___ SOURCE DATA ___

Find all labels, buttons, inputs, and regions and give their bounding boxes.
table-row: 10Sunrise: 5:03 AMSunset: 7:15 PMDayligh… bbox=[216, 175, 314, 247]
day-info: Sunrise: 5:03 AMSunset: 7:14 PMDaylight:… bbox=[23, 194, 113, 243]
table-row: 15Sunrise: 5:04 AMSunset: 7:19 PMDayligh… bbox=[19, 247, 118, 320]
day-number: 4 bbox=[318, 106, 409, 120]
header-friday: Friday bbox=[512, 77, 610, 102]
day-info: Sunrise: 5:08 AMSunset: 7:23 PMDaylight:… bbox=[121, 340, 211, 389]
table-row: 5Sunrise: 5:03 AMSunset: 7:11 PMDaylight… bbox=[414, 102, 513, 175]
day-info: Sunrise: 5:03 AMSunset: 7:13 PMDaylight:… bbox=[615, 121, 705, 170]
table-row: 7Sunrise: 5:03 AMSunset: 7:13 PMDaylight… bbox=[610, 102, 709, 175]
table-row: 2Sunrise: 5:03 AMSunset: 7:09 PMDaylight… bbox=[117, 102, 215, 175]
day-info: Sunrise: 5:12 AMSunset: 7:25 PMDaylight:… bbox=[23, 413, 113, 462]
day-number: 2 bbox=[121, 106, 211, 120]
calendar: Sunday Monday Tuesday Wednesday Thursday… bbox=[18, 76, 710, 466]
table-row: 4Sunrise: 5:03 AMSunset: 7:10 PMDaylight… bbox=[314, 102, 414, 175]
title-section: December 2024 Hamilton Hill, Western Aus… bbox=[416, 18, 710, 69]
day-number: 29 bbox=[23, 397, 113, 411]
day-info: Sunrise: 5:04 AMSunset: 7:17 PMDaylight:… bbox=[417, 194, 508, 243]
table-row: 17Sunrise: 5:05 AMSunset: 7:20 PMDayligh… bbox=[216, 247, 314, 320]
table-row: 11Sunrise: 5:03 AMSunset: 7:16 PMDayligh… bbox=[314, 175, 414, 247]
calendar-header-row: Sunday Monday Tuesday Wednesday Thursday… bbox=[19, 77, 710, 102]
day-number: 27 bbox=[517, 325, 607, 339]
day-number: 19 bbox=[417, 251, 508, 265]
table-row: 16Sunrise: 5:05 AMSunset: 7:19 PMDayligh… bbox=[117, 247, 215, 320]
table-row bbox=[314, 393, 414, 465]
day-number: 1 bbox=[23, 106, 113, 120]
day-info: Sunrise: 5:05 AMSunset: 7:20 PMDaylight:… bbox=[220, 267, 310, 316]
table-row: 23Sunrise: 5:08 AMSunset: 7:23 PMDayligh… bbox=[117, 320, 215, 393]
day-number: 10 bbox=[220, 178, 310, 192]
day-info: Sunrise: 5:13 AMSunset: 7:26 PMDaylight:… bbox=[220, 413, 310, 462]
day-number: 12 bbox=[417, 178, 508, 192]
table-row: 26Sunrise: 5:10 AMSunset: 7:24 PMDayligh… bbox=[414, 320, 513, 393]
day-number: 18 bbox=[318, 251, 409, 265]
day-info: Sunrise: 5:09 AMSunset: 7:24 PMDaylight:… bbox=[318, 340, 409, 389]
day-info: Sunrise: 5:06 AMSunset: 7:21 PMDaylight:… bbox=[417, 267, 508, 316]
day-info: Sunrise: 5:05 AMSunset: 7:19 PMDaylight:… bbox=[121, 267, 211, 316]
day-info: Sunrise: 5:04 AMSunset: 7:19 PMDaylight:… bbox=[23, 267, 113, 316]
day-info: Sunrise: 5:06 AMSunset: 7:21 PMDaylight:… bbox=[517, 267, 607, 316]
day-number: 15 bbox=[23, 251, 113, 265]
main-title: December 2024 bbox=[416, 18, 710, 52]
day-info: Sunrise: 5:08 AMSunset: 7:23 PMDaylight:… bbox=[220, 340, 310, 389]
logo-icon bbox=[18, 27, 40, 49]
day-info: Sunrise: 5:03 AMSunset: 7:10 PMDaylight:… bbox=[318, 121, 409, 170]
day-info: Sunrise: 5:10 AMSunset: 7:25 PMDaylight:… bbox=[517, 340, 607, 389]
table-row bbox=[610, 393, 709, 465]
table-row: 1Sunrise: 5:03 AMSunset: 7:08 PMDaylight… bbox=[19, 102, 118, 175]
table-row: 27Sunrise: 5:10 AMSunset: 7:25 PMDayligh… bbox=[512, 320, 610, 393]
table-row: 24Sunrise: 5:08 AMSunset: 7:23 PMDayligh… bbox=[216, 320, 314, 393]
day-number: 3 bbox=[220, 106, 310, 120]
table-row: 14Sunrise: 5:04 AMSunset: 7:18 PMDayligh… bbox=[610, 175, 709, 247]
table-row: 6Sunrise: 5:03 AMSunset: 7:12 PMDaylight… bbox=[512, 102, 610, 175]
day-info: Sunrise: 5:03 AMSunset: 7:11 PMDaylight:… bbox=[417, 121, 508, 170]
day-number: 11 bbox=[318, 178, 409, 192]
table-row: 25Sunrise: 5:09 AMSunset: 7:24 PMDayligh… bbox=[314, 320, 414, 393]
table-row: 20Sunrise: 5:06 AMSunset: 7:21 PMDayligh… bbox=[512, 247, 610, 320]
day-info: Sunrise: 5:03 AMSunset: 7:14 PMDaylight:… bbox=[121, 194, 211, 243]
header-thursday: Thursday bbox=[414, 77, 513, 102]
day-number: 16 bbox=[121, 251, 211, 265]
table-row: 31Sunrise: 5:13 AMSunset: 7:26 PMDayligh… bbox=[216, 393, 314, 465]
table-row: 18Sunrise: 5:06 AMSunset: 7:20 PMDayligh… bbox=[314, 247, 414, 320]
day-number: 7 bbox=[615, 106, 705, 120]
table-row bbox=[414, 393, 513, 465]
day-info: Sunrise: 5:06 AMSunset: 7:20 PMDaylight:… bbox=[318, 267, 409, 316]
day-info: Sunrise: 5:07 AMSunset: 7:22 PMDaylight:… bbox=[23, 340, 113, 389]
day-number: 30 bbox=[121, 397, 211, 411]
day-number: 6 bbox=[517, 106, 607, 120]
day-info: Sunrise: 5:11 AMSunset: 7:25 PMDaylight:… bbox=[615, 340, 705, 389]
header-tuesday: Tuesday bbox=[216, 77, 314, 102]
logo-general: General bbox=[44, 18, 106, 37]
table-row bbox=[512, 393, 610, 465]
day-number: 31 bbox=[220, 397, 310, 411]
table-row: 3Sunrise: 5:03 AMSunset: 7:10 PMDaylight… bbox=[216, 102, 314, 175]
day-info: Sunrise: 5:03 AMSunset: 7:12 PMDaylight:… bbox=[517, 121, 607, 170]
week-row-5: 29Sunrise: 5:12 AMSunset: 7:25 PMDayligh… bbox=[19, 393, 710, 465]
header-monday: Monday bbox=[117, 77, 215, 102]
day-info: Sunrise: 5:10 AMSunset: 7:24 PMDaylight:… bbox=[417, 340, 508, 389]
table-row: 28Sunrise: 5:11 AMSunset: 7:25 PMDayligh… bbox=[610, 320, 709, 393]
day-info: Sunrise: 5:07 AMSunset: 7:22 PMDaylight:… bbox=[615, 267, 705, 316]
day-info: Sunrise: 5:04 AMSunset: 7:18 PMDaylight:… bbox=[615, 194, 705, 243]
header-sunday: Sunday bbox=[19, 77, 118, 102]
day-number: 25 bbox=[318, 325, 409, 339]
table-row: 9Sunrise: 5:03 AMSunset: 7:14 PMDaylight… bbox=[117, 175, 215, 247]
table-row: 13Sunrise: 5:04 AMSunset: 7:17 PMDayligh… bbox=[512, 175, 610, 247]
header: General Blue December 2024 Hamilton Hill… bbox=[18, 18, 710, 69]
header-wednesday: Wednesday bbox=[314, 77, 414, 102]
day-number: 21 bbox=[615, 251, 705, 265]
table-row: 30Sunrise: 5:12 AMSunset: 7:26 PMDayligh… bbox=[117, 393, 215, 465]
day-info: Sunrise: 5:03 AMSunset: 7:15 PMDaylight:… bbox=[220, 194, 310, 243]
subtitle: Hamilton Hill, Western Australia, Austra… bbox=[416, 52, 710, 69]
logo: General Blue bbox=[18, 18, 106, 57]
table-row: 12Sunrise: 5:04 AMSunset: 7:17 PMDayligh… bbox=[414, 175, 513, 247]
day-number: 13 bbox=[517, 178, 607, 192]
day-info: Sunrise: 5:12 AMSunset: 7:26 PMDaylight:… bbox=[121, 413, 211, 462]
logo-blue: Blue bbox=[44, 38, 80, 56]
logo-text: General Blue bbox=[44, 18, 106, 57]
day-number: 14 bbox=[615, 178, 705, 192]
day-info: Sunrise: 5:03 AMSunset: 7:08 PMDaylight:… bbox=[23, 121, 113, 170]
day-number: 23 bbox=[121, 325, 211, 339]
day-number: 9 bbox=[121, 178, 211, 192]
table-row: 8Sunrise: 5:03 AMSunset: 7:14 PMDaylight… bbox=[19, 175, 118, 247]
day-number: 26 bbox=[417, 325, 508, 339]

___

EXERCISE DIRECTIONS —
Among the lines above, which hold the word "December"? Report each one.

SOLUTION BELOW —
title-section: December 2024 Hamilton Hill, Western Aus… bbox=[416, 18, 710, 69]
main-title: December 2024 bbox=[416, 18, 710, 52]
header: General Blue December 2024 Hamilton Hill… bbox=[18, 18, 710, 69]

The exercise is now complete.